"They say I am just like you," he answered, looking down at her lovingly, with his arm around her waist. Neither of them took any notice of us.
"This is your birthday, dear," Evadne said. "I have been thinking of you the whole day long. I always keep all the birthdays. Did you remember mine?"
"I—don't think I did," he answered honestly. "But this is my twenty-first birthday, Evadne, and that's how it is I am here. I am my own master from to-day."
"And the first thing you do with your liberty is to come and see your sister," said Colonel Colquhoun. "You're made of the right stuff, my boy," and he shook hands with him heartily.

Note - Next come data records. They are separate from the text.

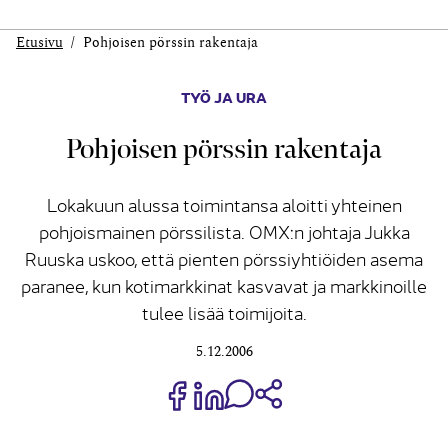
Etusivu
Pohjoisen pörssin rakentaja
TYÖ JA URA
Pohjoisen pörssin rakentaja
Lokakuun alussa toimintansa aloitti yhteinen
pohjoismainen pörssilista. OMX:n johtaja Jukka
Ruuska uskoo, että pienten pörssiyhtiöiden asema
paranee, kun kotimarkkinat kasvavat ja markkinoille
tulee lisää toimijoita.
5.12.2006
Jaa Share on Facebook
Jaa Share on LinkedIn
Jaa WhatsApp-viestinä
Kopioi linkki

Evadne clung with one hand to his shoulder, and pressed her handkerchief first to this eye and then to that alternately with the other, looking so glad, however, at the same time, that it was impossible to say whether she was going to laugh or cry for joy.
"But aren't there rejoicings?" she asked.
"Oh, yes!" he answered. "But I told my father if you were not asked I should not stay for them. I was determined to see you to-day." He flushed boyishly as he spoke, and smiled round upon us all again.
"But wasn't he very angry?" Evadne said.
"Yes," her brother answered, twinkling. "The girls got round him, and tried to persuade him, but they only made him worse, especially when they all declared that when they came of age they meant to do something, too! He said that he was afflicted with the most obstinate, ill-conditioned family in the county, and began to row mother as if it were her fault. But I wouldn't stand that!"
"You were right, Bertram," Evadne exclaimed, clenching her hands. "Now that you are a man, never let mother be made miserable. Did she know you were coming?"